Something was lost in the exchange.  There are a couple of problems with the response:
  1. When you can have it is up to how you steer priorities.
  2. There's no such thing as a "finished system."
The first one is the more obvious of the two.  When can you have it?  We don't know.  That's the point, really.  Even if we were to estimate and plan the whole thing up front, we couldn't give you an accurate number.  It might be wildly high, in which case you'll waste time and money on something you could have had sooner.  Or it could be wildly low, in which case you'll burn out your team and end up with an inferior product.  Right now, before any discovery has been done, is the worst possible time to make such an estimate.

This is the basic paradigm of agile.  You're not getting work done faster; You're not getting work done better; You're trading one piece of control for another.  You're gaining the ability to quickly and easily change direction and adapt to new discoveries, and you're giving up the long-term planning to get this ability.

Of course, you don't want to give up anything.  You're a CFO, you want numbers.  This is going to go on a budget sheet and be locked away in a cabinet somewhere and, well, forgotten.  You demand these numbers.  But... did you ever really get these numbers in the first place?  How much do you value wildly inaccurate guesses?   Why is it so critical to write down a number that you're willing to do it at the worst possible point in the project?  Wouldn't you rather have more control of the number going forward?

It requires a change in how you want to handle those numbers.  We can't tell you with certainty that you're going to need to give us $1.6M for an 8-month project.  What we can tell you with certainty is that, if you can allocate $200K per month as a budget, we can begin work immediately.  With each passing month (hell, with each passing week) you'll have more information presented to you about the status of the project.  We could get $200K into it and realize it's going to be a lot more, or even a lot less.  You'll have feedback much sooner and can adjust and steer accordingly.

This begins to touch upon the second item above.  The lack of an end game for the system.  Now our budget is periodic, not absolute.  You can adjust it at will, even cut it entirely, and the team will respond accordingly.  Want to cut it down to $100K per month?  No problem.  You'll get half the velocity out of the team.  It's not the end of the world (though it could mean the end of a job for team members, so standard turnaround cautions apply), it just means that you're turning down a knob somewhere to get less throughput from an ongoing process.

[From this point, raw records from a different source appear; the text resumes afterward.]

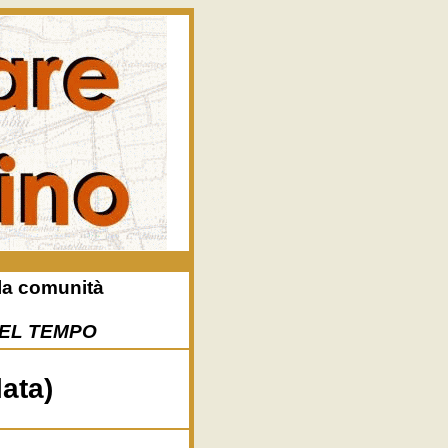
la comunità
NEL TEMPO
lata)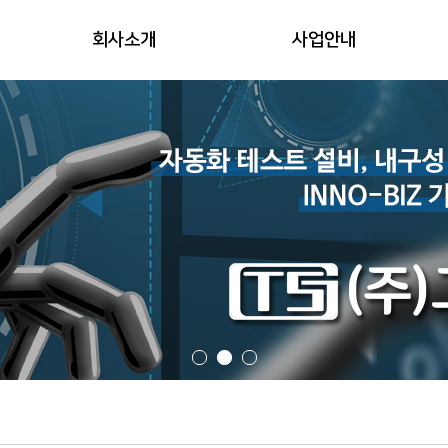
회사소개
사업안내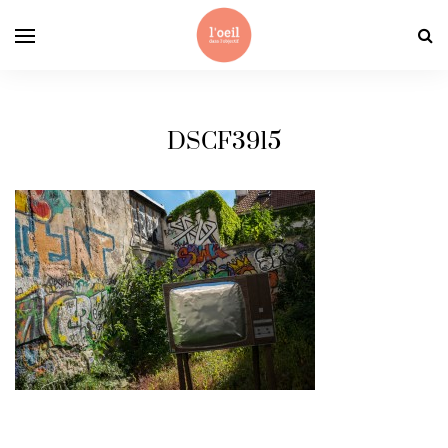
DSCF3915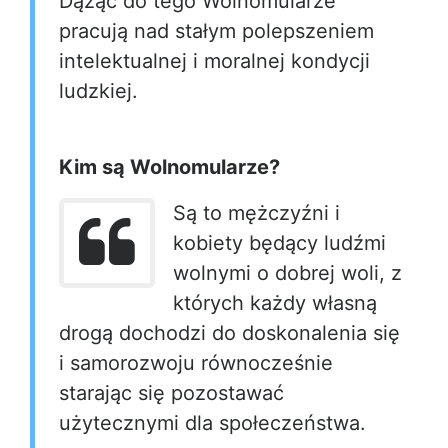
Dążąc do tego Wolnomularze
pracują nad stałym polepszeniem
intelektualnej i moralnej kondycji
ludzkiej.
Kim są Wolnomularze?
Są to mężczyźni i
kobiety będący ludźmi
wolnymi o dobrej woli, z
których każdy własną
drogą dochodzi do doskonalenia się
i samorozwoju równocześnie
starając się pozostawać
użytecznymi dla społeczeństwa.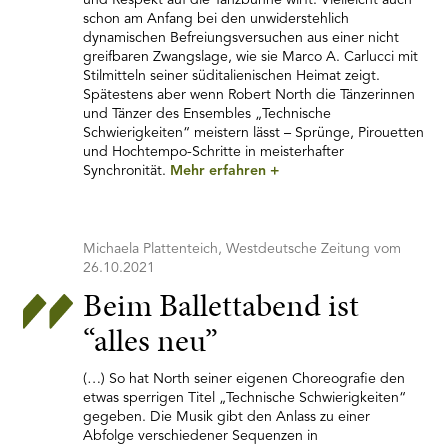
und Respekt auf die Tanzbühne wirft. Vielleicht auch
schon am Anfang bei den unwiderstehlich
dynamischen Befreiungsversuchen aus einer nicht
greifbaren Zwangslage, wie sie Marco A. Carlucci mit
Stilmitteln seiner süditalienischen Heimat zeigt.
Spätestens aber wenn Robert North die Tänzerinnen
und Tänzer des Ensembles „Technische
Schwierigkeiten“ meistern lässt – Sprünge, Pirouetten
und Hochtempo-Schritte in meisterhafter
Synchronität.
Mehr erfahren
+
Michaela Plattenteich, Westdeutsche Zeitung vom
26.10.2021
Beim Ballettabend ist
“alles neu”
(…) So hat North seiner eigenen Choreografie den
etwas sperrigen Titel „Technische Schwierigkeiten“
gegeben. Die Musik gibt den Anlass zu einer
Abfolge verschiedener Sequenzen in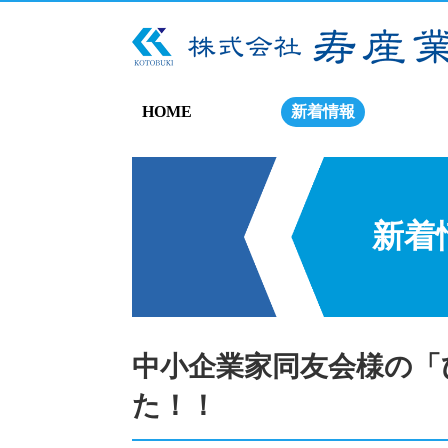
HOME
新着情報
新着
中小企業家同友会様の「
た！！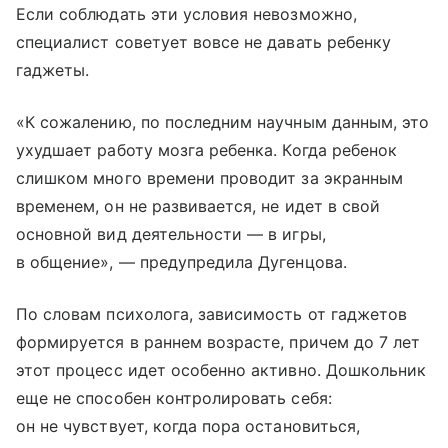
Если соблюдать эти условия невозможно,
специалист советует вовсе не давать ребенку
гаджеты.
«К сожалению, по последним научным данным, это
ухудшает работу мозга ребенка. Когда ребенок
слишком много времени проводит за экранным
временем, он не развивается, не идет в свой
основной вид деятельности — в игры,
в общение», — предупредила Дугенцова.
По словам психолога, зависимость от гаджетов
формируется в раннем возрасте, причем до 7 лет
этот процесс идет особенно активно. Дошкольник
еще не способен контролировать себя:
он не чувствует, когда пора остановиться,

It makes sense from the perspective of software itself.  We all know that the real costs are not in development, they're in support.  That ongoing $200K per month isn't going to go to waste after the initial production release.  In fact, if your plan is to bring in a team temporarily, have them build a system and release it to production, and then send them on their merry way... Get ready to spend a lot of money.  Software does indeed rot, sir.

If, on the other hand, you maintain an ongoing budget for the team in general, support and upgrades will just be a standard part of that budget.  Bug fixes, new features, etc.  And, as I said before, you can tweak that budget without a problem.  Even cut it entirely (if you decide, as a business, that you want to cut support for your software entirely).

Because there is no end game.  Software doesn't stop.  It's never complete.  It's an ongoing cycle (assuming your business genuinely relies on this product, of course, and it's not just a temporary scaffold that will be thrown away after you've used it).  Unless you plan on your business coming to a stop, don't plan on the software which supports your business coming to a stop.

The amount of money you spend on your enterprise software can fluctuate.  And, again, it can even dry up entirely in a dire enough situation.  But the point is that it's a periodic cost, not an absolute one.  Your big $1.8M project that's planned from the beginning is going to cost you a lot more than $1.8M, you just don't know it yet.  Which means you haven't planned for it yet.  That additional cost won't come out until after the project is "done."  Operational costs, IT costs... it'll all be there.

"You don't know that yet" is, in fact, exactly the point we're trying to relate to you in this pitch.  We don't know things yet either.  So, rather than make up numbers, we're proposing a paradigm shift in how we manage uncertainty.  Instead of pretending that we do know, let's assume that we don't know and plan our approach accordingly.  To adjust for this uncertainty, we build agility into the process.  So that as soon as we do know something, we can immediately react.  As a whole team.  As an entire enterprise.

"Agile" isn't just something the developers do.  It's something the corporate culture adopts.  And it either adopts it wholly or not at all.